Photo credit: Erikona

Published: 6 Aug 2020

Luis Alberto Palacios Vásquez, Technical Director at Integral Consulting Group, Guatemala, South America, explains the importance of risk-based thinking during the audit process.

Many companies have several different management systems, each focusing on different areas, such as food safety, quality and environmental management. ISO 19011:2018 - Guidelines for Auditing Management Systems, helps with the effective audit of those management systems to ensure continuous improvement.

The launch of ISO 19011:2018 saw the concept of a risk-based approach added as one of the audit principles, in addition to integrity, confidentiality and others.

As always, risk is one side of the coin, the other side is opportunity.


The standard mentions that the risk-based approach must be present throughout the plan, do, check, act (PDCA) cycle of the audit process. At the planning stage, for example, risk must be considered in several ways.

I remember a set of audits I conducted at a hospital, in a Latin American country, where during the first audit the doctor responsible for the health and safety programme at the site commented that half of the staff had chikungunya (a disease caused by a tropical mosquito). This disease infected a total of 500 people at the hospital in question.

The audit should have been scheduled for another time as there was a clear risk here, not only to the auditor, but to the audit not being properly conducted with so many people infected and unable to work.


Risk-based thinking during an audit also means focusing on issues that are relevant to the performance of the system. I once audited a food factory, where I discovered allergens present in one of their products.

The company had not realised that a raw material contained an allergenic ingredient. Therefore, although the allergenic ingredient was present in the product, it was not declared on the product’s label. This meant consumers were not aware of the full list of ingredients.

When asked how important this product was to the business, the quality manager said it accounted for 70 per cent of the company’s overall sales.

On average, one million boxes a month of this product were sold to customers. I was shocked at this declaration by the company regarding the product’s popularity with consumers as the findings required the product to be recalled.
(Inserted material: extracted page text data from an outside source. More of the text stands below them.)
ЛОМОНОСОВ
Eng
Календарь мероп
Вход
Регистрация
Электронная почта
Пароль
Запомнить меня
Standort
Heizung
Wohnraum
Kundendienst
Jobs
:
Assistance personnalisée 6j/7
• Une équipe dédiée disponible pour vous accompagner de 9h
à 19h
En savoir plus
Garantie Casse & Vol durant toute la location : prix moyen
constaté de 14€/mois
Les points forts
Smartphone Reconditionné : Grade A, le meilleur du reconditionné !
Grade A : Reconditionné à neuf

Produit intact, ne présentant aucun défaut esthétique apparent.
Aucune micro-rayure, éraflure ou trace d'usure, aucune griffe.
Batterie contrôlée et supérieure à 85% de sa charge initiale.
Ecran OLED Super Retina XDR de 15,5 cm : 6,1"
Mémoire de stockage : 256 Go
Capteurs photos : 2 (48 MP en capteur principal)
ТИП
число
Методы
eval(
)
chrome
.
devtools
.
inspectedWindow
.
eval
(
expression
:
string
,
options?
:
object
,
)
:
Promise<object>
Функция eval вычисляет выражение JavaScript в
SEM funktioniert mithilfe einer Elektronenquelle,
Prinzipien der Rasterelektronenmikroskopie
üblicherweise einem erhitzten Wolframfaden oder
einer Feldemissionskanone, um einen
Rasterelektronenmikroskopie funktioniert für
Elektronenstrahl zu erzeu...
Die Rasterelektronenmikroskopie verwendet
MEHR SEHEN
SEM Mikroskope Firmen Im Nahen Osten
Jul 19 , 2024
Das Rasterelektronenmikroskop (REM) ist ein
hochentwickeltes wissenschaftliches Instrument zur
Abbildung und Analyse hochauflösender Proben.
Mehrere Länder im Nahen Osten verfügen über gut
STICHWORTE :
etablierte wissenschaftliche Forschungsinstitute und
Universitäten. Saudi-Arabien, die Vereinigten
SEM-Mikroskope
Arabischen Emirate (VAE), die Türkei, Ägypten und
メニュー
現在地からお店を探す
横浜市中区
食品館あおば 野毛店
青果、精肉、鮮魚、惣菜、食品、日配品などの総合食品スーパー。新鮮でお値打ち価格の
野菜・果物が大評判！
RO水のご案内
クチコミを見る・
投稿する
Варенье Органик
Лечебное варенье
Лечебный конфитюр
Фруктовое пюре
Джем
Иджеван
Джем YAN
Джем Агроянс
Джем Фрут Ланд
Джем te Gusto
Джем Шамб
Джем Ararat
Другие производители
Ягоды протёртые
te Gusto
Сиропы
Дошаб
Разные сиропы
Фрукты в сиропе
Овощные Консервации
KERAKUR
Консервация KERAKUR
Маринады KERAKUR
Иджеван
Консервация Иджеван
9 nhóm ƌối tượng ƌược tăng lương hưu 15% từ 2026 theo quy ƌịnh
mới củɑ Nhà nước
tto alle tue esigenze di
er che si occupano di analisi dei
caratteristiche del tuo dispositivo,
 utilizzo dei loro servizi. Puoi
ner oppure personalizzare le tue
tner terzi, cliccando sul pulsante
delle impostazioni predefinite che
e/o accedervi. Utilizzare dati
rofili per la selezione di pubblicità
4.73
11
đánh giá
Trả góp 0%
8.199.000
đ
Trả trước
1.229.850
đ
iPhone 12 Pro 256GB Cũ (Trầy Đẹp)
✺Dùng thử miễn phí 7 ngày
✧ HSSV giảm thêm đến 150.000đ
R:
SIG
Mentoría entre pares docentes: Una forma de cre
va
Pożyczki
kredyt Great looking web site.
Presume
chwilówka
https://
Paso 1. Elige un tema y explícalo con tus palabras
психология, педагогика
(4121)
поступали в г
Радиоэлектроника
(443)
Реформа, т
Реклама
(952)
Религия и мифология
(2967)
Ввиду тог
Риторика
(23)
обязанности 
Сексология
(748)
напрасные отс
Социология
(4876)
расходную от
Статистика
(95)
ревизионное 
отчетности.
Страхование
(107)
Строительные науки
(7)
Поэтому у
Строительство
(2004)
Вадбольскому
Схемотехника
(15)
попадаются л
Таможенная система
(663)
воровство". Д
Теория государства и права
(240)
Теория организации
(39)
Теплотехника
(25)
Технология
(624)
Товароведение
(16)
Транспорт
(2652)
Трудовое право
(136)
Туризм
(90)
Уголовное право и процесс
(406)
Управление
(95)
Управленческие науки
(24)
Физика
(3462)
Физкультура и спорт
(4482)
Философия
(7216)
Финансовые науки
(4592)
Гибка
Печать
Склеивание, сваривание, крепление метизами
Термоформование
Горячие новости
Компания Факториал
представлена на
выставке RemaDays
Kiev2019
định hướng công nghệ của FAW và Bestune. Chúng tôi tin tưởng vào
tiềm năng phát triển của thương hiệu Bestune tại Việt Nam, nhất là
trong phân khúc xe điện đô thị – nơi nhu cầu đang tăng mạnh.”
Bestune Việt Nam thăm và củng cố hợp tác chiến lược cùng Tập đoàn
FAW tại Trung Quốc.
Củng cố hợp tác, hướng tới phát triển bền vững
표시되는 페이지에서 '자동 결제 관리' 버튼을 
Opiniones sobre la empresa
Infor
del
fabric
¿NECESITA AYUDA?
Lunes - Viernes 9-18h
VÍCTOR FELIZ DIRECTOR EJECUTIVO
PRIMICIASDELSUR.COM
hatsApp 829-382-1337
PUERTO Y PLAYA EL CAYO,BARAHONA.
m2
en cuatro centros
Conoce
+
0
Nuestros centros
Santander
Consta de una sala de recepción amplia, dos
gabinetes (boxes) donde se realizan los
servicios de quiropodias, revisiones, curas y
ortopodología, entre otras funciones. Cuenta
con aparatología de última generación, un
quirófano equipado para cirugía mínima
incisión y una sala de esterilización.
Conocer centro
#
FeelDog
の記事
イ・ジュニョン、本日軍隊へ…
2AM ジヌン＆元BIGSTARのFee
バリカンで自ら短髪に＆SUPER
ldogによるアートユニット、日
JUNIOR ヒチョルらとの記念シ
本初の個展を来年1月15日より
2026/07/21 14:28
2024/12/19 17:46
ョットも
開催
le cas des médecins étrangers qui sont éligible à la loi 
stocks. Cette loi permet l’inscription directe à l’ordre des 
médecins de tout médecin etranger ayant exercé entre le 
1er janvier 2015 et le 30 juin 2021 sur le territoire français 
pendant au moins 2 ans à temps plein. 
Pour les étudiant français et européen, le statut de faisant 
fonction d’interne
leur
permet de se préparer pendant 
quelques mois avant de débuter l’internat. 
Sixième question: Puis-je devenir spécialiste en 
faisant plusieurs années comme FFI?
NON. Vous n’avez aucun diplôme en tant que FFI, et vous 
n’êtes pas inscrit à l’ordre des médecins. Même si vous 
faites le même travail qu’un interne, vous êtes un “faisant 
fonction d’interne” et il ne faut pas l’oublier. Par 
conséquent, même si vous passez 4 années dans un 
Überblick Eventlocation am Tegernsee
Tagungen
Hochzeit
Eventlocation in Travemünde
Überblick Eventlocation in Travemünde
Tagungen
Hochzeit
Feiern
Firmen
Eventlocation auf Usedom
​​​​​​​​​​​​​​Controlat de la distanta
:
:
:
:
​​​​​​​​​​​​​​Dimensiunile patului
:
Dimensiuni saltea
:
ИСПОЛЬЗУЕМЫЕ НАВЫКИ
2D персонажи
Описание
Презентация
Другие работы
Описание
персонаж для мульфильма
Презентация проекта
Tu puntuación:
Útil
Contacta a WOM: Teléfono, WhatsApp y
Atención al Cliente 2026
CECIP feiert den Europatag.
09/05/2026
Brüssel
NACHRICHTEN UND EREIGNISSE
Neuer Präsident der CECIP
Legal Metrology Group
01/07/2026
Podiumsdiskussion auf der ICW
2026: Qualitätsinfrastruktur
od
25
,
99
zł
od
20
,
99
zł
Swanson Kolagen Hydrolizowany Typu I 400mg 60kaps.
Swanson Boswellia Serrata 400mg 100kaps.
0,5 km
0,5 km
This situation made me realise that the most popular product should be the first product to be inspected and audited.

Quality objectives

We always need to keep the quality objectives in mind and analyse them against the findings of the audit. One example of an objective for auditors is to challenge the whole system to prove it is effective.

As auditors, we need to go deeper to ask for more evidence, until we are certain about the evidence we have collected.

During one audit, it was required of me to prove that the employees performing tests for food safety had been evaluated against a proficiency assessment.

The issue was finding the right way to carry out the assessment, for example through an interview or on-the-job observations.

I needed to visit the lab, interview the technicians and the supervisors to offer a solution for this requirement.

By challenging how the technicians and supervisors carry out their jobs, I was able to better see the changes that needed to be implemented.

When we discover something that is an obstacle to meeting quality objectives, we must stop and determine if we need to challenge the system to resolve the problem.